> _Exercise details_:
Nothing but the images is to be left out of your exact copy of the entries.

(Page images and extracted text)
□ □ □ □

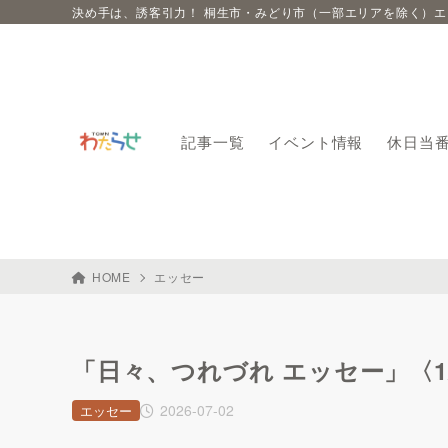
決め手は、誘客引力！ 桐生市・みどり市（一部エリアを除く）
記事一覧
イベント情報
休日当
HOME
エッセー
「日々、つれづれ エッセー」〈1/
2026-07-02
エッセー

□ □ □ □

> _Answer area_:
決め手は、誘客引力！ 桐生市・みどり市（一部エリアを除く）
記事一覧
イベント情報
休日当
HOME
エッセー
「日々、つれづれ エッセー」〈1/
2026-07-02
エッセー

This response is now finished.